━━━ PROVIDED RECORDS
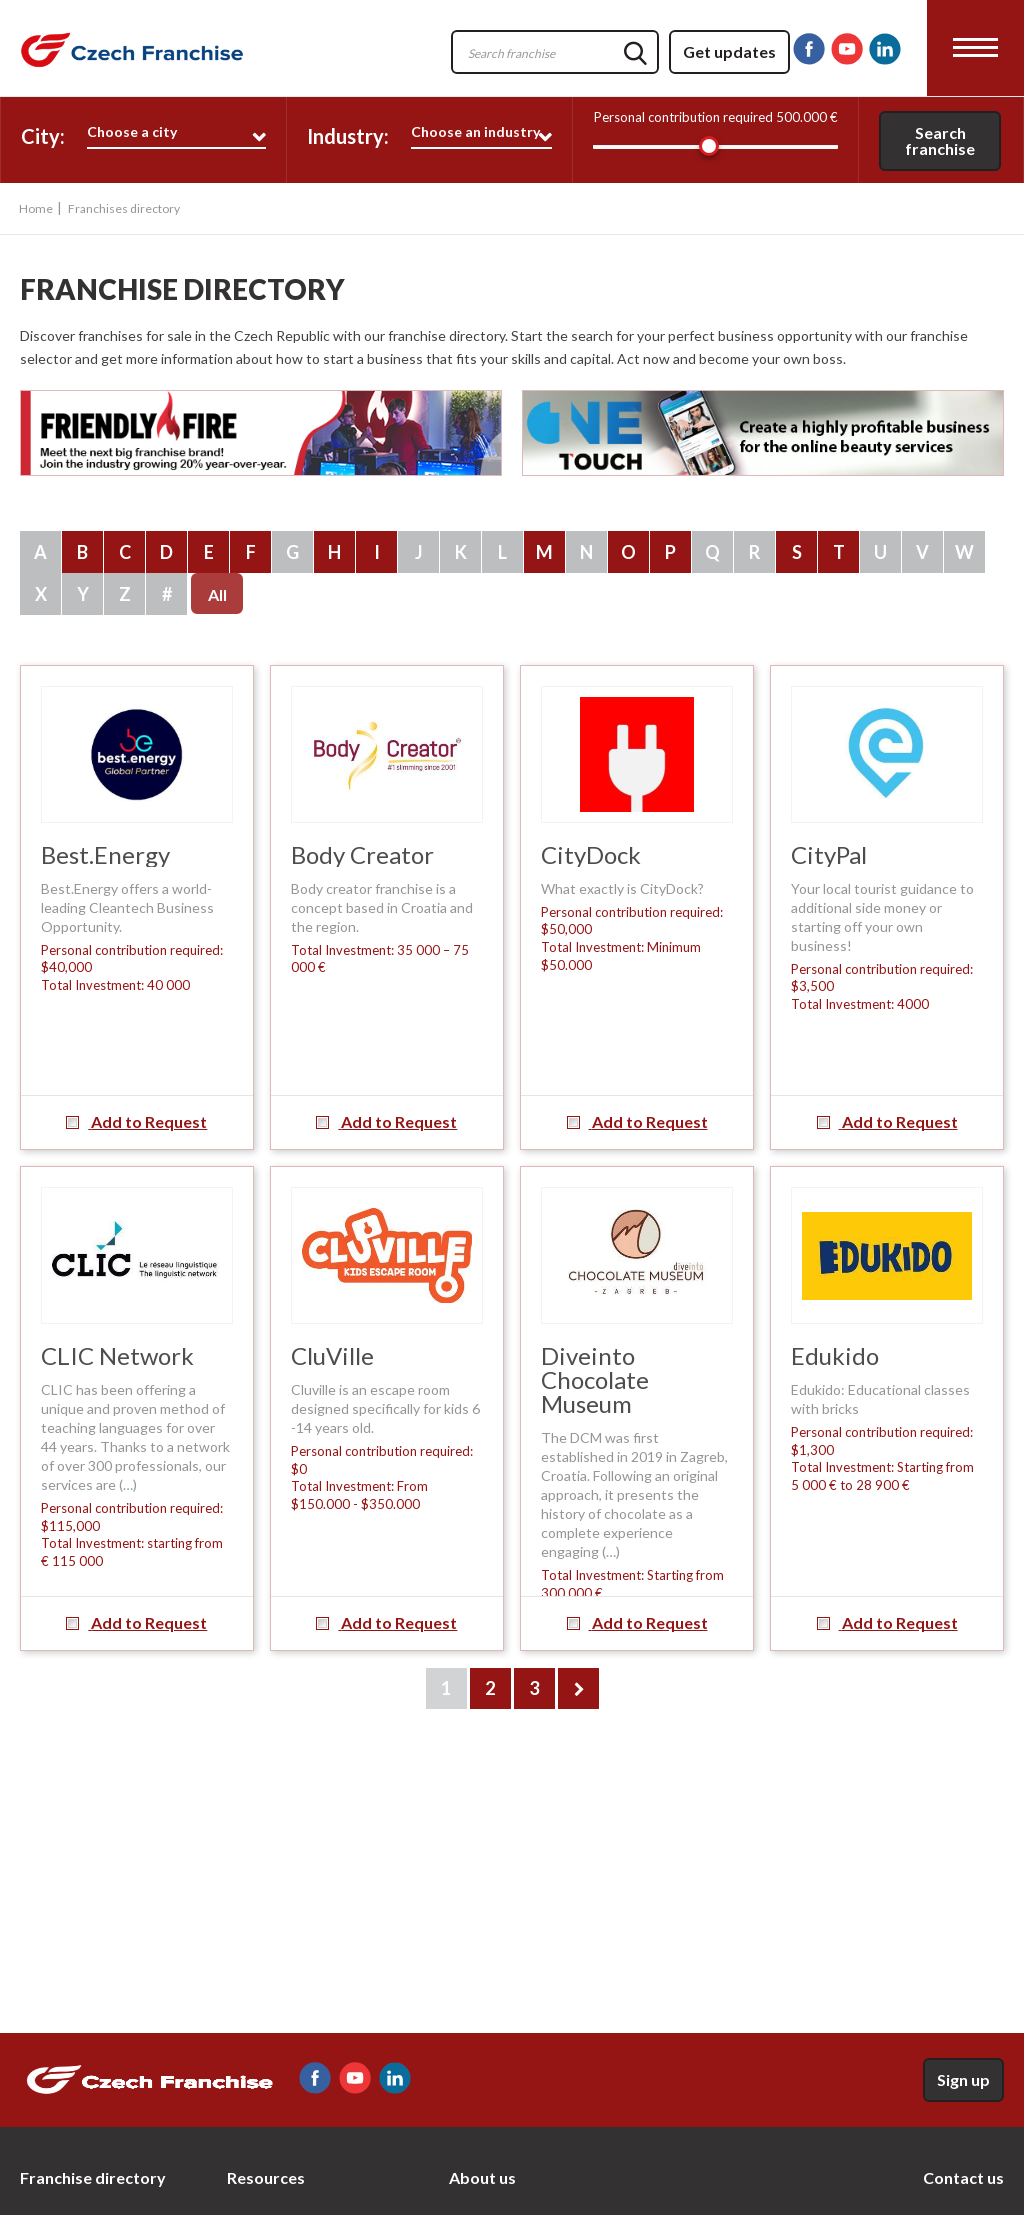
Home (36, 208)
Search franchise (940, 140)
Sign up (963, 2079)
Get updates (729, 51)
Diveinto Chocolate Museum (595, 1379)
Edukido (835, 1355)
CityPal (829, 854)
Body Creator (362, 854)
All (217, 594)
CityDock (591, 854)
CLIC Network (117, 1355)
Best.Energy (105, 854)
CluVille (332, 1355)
━━━━━━
━━━ PROVIDED RECORDS
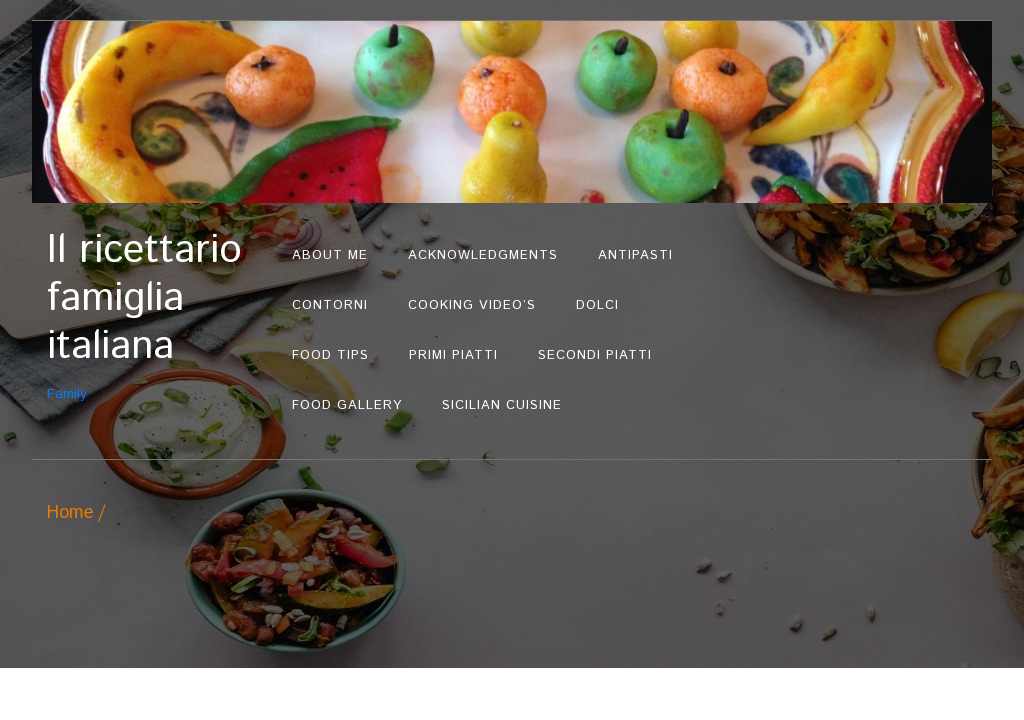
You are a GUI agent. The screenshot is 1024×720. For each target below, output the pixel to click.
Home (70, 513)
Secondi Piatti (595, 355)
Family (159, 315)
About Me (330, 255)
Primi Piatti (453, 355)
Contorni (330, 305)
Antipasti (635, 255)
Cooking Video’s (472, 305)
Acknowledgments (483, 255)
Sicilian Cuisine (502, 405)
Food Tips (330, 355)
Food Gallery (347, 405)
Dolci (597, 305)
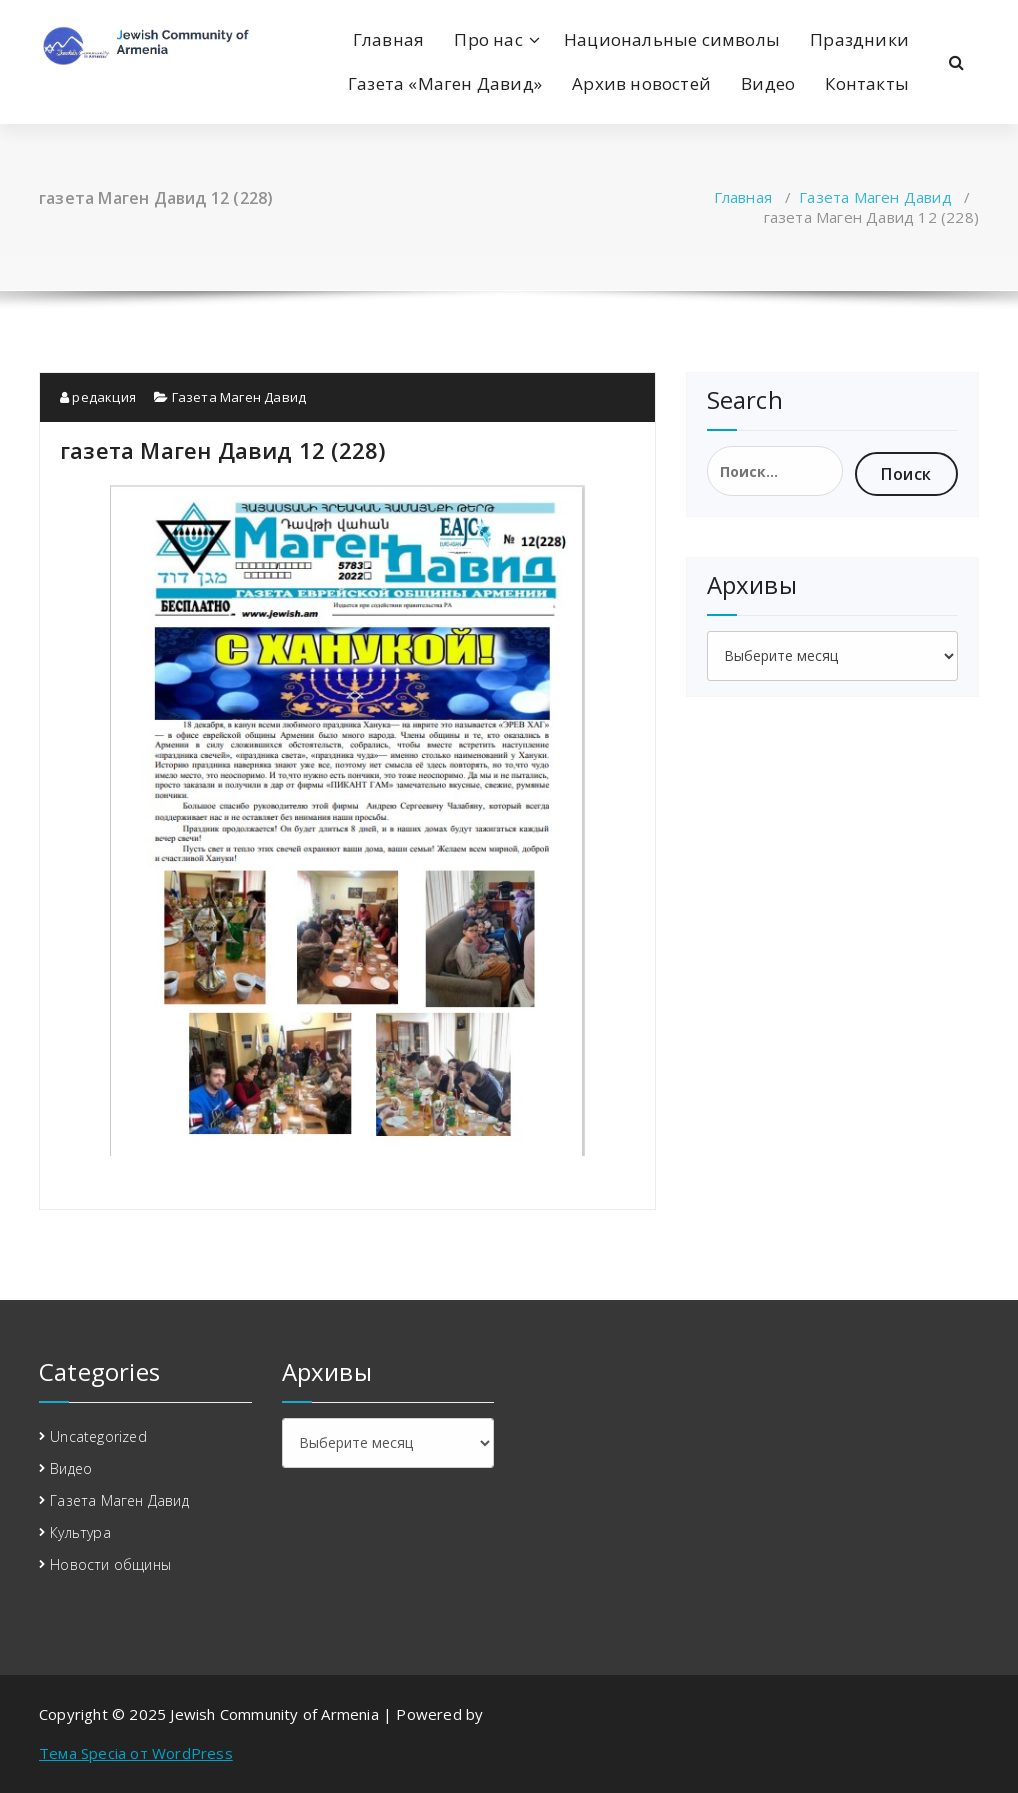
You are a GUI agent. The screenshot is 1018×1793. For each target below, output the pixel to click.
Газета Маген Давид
━━━━━━
━━━ PROVIDED RECORDS
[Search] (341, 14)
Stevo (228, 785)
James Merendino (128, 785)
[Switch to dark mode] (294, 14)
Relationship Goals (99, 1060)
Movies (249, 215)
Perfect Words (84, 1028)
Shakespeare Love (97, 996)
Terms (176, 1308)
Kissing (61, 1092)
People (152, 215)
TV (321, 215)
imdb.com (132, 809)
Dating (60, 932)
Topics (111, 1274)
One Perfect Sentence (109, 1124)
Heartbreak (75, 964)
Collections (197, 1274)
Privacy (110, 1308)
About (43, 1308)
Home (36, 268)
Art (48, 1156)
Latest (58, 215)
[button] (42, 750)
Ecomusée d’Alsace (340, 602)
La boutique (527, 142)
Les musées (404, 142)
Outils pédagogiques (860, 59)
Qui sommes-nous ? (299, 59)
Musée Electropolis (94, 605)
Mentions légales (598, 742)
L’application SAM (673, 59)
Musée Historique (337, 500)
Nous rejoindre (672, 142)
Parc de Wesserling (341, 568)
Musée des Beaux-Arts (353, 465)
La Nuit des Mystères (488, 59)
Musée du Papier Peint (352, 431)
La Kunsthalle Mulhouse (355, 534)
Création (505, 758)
━━━━━━
:: TASK INSTRUCTIONS ::
Repeat exactly the lines above from the one with "Home (36, 208)" up to and including the one with "CluVille (332, 1355)". No other line belongs in the reply.

:: EXERCISE SOLUTION ::
Home (36, 208)
Search franchise (940, 140)
Sign up (963, 2079)
Get updates (729, 51)
Diveinto Chocolate Museum (595, 1379)
Edukido (835, 1355)
CityPal (829, 854)
Body Creator (362, 854)
All (217, 594)
CityDock (591, 854)
CLIC Network (117, 1355)
Best.Energy (105, 854)
CluVille (332, 1355)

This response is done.